At first I was elated. This dark cloud was finally off my chest. But it didn’t take me long to realize that absolutely none of my problems had been solved. She didn’t address the unsupportive nature of my culture and how I could deal with that, she didn’t mention the Haven Women’s Center or Title IX Coordinator or police who could help me with the fact that I had just been raped, and she didn’t even tell me that I should probably stop seeing my abusive boyfriend. At the time, none of these things even crossed my mind. Instead, I just thought, “Well my situation must be pretty normal then. There is no real answer. Maybe I’m just overreacting.” Suddenly, all the guilt and fear and anxiety vanished and was replaced with numbness. I felt absolutely nothing and no longer cared about what my boyfriend did to me. I thought that even if I tried to leave no one else would want me. “I guess I’ll just have to marry him,” was my solution. There seemed to be no other way out. For the next two years, I lived my life feeling empty, like a ghost.
Then during the week of Take Back the Night in 2016, I saw decorated boxes throughout the school with little stacks of index cards and pencils sitting neatly beside them. After a while, I finally realized what they were for. Anyone could write an anonymous note about an experience or feeling they had, and the notes would then be turned into an art piece. I hesitated, and then I sat down and wrote: I FEEL TRAPPED. I stared at the note for a moment and put it in the box.
Then, almost as though the message had somehow been transmitted throughout the student body, I met a group of Christians at school who quickly became some of my closest friends. They told me how valuable I was and how no real Christian would turn someone down just because they’ve already had sex. I had finally found a supportive community, one that would serve as a substitute for the shame-based culture I came from. I have left my abuser since then and am currently in my first healthy relationship, but I can’t imagine what would have happened to me had I not found this support group, which is why I’m writing this letter.
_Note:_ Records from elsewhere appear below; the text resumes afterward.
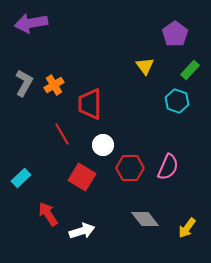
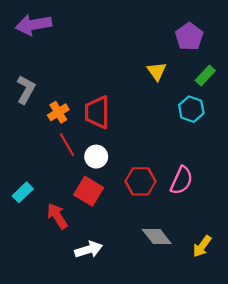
orange cross: (54, 85) -> (58, 112), moved
white circle: (103, 145) -> (96, 157), moved
red arrow: (48, 214) -> (57, 216), moved

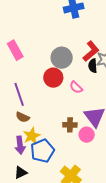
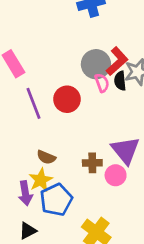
gray circle: (62, 58) -> (96, 64), moved
pink semicircle: (76, 87) -> (102, 83), moved, turned -152
purple line: (19, 94) -> (33, 103), moved
brown semicircle: (23, 117) -> (46, 157), moved

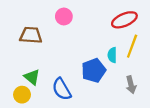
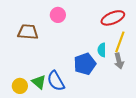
green triangle: (32, 77) -> (39, 82), moved
gray arrow: (131, 85) -> (119, 61), moved

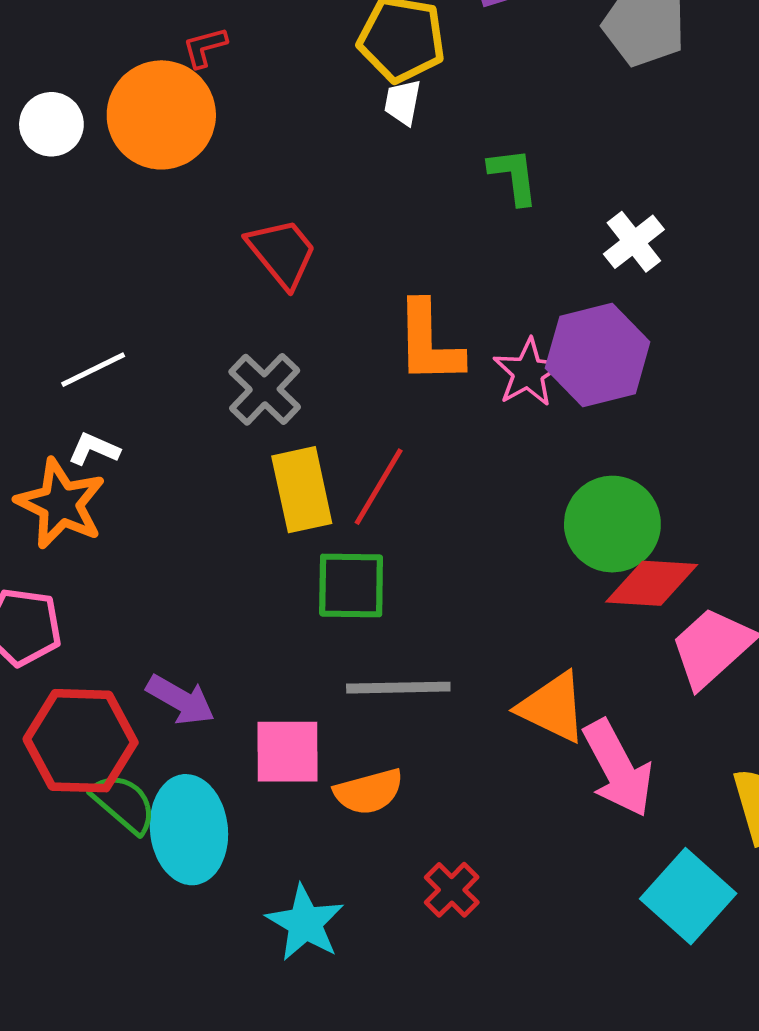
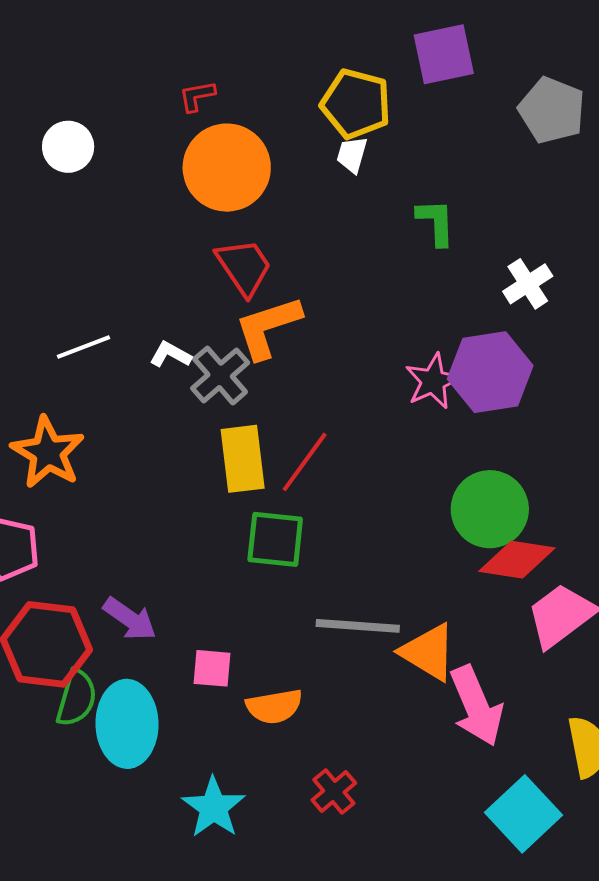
orange circle: (161, 115) -> (227, 168), moved
orange L-shape: (429, 343) -> (268, 327), moved, turned 68
white L-shape: (94, 449) -> (170, 355), moved
gray line: (398, 688) -> (358, 626), moved
pink square: (288, 752) -> (212, 668), size x0.7
green semicircle: (124, 803) -> (76, 698), turned 60

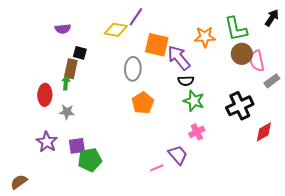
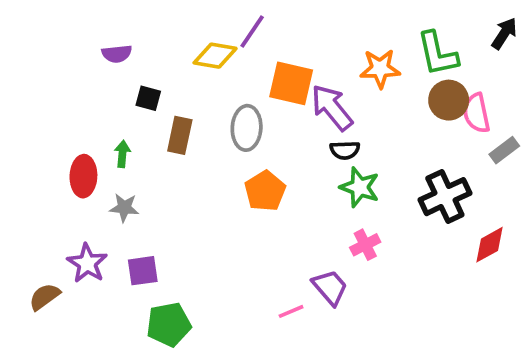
brown rectangle: (71, 69) -> (180, 135), moved
green pentagon: (90, 160) -> (169, 324), moved
brown semicircle: (19, 182) -> (44, 297), moved

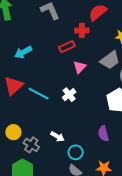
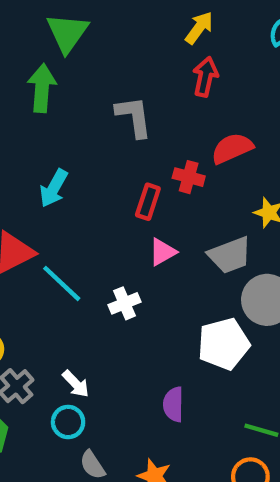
red rectangle: (67, 47) -> (148, 202), turned -63
cyan arrow: (23, 52) -> (54, 188), turned -48
cyan circle: (76, 152) -> (68, 422), moved

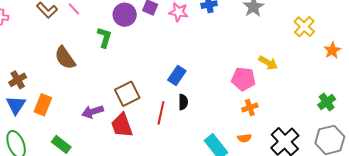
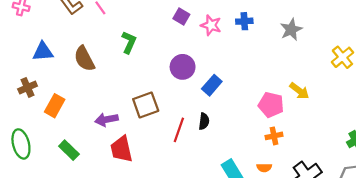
purple circle: (125, 15) -> (183, 67), moved
blue rectangle: (177, 75) -> (212, 85), moved
brown cross: (18, 80) -> (28, 87), moved
blue triangle: (16, 105) -> (43, 52), moved, turned 45
red trapezoid: (122, 125) -> (121, 149), moved

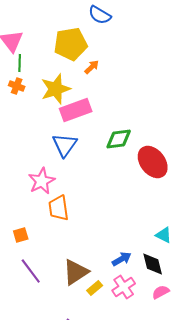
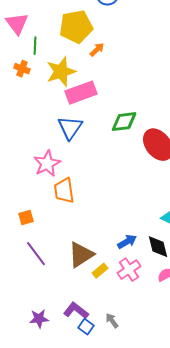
green line: (20, 63) -> (35, 46), moved

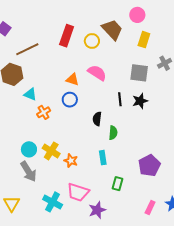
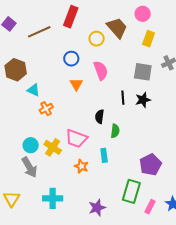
red rectangle: (67, 36) -> (71, 17), moved
brown line: (27, 49) -> (39, 32), moved
pink semicircle: (97, 73) -> (101, 70), turned 36
orange triangle: (72, 79) -> (76, 84), moved, turned 40
blue circle: (70, 100) -> (71, 59), moved
orange star: (71, 161) -> (81, 166), moved
green rectangle: (117, 184) -> (131, 191), moved, size x1.6
pink trapezoid: (78, 192) -> (76, 138), moved
cyan cross: (53, 202) -> (53, 198), turned -30

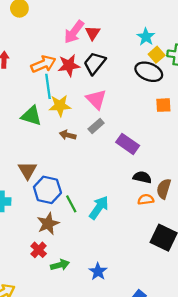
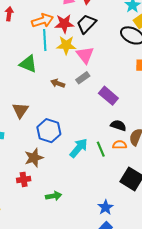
yellow star: (60, 106) -> (66, 45), moved
blue hexagon: (47, 190) -> (49, 131), moved
green line: (71, 204) -> (101, 149), moved
red cross: (39, 250) -> (24, 179), turned 32
green arrow: (60, 265) -> (54, 196), moved
blue star: (98, 271) -> (105, 207), moved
I know that the psychology center has probably vastly changed since 2014. The school has been putting a heavy emphasis on sexual violence awareness and prevention, and the world seems to be changing with the #MeToo movement. However, it’s still possible for therapists, advisors, family members, and friends to give out bad advice or none at all. If you’re in a situation in which you’ve been sexually harassed or abused in any way, it’s so easy to feel trapped, but just know that you aren’t. There are many resources to help you. Also, telling your story is the first step, but it’s not the only step. When I told my story, things didn’t suddenly get solved for me. Issues that are this complicated will take time to be unravelled, and there won’t always be clear-cut solutions. If you haven’t received the full help you need, I encourage you to keep searching. As for finding the right therapist, look for someone with a similar background as you so that they can best understand your situation and what you’re going through. No matter what, just know that you’re not trapped. It’s not your fault. And you’re not alone.